You can find a list of the best EMS Textbooks to read here. Another good starting point is to visit your local library and search for books on various EMS topics like Anatomy, Physiology, Pathophysiology, Pharmacology, Emergency Medicine, etc.
You can also find the Best EMT Audiobooks here, for those who find audiobooks a better way of reading.
Don’t be afraid to also check out biographies from medical personnel as you can often learn from their experiences.
HINT: Books don’t have to be just about EMS to be beneficial for EMS Continuous Education. For example Chris Voss’s book on Negotiation is not an EMS book, but it is still a useful book to read for EMTs and Paramedics, as negotiation is an essential EMS skill. Read our list of the best EMS Books here!

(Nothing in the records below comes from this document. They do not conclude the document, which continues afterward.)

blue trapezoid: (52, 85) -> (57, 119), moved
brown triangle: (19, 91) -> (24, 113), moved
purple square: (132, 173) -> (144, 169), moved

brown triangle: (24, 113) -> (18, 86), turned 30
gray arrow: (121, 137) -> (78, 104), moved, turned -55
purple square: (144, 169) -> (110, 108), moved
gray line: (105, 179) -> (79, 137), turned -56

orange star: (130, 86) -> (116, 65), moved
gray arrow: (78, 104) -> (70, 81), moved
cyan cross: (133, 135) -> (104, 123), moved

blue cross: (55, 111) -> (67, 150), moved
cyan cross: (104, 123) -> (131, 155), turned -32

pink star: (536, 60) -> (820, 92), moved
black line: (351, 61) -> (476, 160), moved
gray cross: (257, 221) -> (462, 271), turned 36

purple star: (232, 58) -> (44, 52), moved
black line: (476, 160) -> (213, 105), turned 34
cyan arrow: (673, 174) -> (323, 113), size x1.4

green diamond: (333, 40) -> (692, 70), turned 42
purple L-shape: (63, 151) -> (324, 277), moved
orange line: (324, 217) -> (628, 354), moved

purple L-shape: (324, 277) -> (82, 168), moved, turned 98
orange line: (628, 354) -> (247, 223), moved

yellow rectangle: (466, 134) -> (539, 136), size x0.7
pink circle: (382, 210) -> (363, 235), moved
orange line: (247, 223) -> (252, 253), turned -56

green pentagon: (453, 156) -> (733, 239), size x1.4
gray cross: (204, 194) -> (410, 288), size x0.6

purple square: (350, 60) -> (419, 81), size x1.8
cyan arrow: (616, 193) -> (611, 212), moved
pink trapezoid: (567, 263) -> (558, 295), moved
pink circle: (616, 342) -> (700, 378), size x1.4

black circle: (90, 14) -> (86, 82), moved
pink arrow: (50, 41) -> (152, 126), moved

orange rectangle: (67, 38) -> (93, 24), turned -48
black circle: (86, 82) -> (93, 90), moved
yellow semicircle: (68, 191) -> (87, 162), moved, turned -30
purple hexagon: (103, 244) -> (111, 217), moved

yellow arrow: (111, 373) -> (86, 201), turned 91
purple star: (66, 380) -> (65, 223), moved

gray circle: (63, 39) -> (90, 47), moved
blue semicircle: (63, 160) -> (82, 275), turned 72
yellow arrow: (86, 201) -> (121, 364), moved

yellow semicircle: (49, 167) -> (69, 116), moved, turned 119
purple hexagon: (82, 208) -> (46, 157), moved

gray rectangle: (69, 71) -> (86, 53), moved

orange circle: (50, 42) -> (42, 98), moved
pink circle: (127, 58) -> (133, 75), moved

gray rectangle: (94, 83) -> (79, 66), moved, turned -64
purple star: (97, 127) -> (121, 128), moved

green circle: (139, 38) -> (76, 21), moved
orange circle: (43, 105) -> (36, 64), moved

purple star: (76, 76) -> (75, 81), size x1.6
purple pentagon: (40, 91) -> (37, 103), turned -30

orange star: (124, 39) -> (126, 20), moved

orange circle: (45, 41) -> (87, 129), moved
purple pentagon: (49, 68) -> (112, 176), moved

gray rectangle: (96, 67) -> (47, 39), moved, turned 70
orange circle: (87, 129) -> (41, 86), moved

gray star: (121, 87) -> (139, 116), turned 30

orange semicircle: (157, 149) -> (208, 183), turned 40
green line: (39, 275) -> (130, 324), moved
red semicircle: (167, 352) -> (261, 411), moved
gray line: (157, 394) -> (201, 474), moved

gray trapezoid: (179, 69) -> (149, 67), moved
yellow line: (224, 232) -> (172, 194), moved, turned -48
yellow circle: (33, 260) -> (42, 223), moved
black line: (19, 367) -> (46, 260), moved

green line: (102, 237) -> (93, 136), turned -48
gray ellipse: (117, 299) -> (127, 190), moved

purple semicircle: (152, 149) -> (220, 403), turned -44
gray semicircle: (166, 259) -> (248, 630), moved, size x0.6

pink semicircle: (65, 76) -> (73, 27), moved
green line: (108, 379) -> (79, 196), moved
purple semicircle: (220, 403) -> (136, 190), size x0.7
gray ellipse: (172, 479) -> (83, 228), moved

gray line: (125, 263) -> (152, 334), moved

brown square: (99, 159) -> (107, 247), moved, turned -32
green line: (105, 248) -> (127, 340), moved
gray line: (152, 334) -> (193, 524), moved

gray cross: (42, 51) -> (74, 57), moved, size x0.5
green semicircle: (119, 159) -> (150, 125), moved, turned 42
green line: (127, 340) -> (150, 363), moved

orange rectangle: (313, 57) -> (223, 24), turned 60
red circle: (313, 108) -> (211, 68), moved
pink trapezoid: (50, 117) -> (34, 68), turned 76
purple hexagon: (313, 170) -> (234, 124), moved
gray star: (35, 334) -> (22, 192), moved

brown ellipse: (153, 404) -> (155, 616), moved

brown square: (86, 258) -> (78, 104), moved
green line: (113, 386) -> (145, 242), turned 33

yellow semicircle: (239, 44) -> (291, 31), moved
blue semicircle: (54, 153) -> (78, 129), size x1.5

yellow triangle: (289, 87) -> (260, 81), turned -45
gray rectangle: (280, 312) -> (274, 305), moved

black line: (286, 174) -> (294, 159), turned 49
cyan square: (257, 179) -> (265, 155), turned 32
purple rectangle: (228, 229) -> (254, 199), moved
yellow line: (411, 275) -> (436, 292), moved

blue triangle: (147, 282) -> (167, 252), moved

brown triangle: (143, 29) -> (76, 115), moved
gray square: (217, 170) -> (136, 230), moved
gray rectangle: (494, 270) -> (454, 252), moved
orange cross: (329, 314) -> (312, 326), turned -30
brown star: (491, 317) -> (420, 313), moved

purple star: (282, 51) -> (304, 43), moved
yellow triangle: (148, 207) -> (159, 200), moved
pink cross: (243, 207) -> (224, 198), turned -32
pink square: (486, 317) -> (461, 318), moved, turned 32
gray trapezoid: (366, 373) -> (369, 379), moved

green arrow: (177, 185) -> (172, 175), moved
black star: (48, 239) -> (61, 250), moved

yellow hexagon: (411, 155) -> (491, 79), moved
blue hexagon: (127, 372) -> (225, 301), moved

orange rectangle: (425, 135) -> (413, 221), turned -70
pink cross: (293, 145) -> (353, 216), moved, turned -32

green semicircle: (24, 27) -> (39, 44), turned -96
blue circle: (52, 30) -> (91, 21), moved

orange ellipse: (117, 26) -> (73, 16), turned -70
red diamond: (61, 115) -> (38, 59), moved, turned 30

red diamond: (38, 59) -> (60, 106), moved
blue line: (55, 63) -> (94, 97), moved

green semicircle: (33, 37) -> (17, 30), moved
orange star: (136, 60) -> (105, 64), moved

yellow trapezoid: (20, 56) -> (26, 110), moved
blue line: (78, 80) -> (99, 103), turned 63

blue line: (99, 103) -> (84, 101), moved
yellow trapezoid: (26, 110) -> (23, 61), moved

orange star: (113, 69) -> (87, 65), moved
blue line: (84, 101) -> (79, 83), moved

5. Placements & Internships
Any EMT or Paramedic has had to complete placements and internships throughout their training, but it doesn’t need to stop there.
Consider doing Ride alongs and placements with other agencies as you develop throughout your career. This might mean going from a small rural EMS agency, to spending a shift or two with a busier inner-city agency, or it may even mean travelling to another state or country to do a ride along there, and compare the difference between the two systems. This is a great way to achieve EMS Continuing Education.
You could also consider doing placements in local hospitals, medical centres or other places that provide more advanced care, to help you gain extra knowledge and experience that you can take with you throughout your EMS career.
Depending on the environment, and type of placement you undertake, you may also be eligible to get credit towards your EMS Continuing Education Requirements.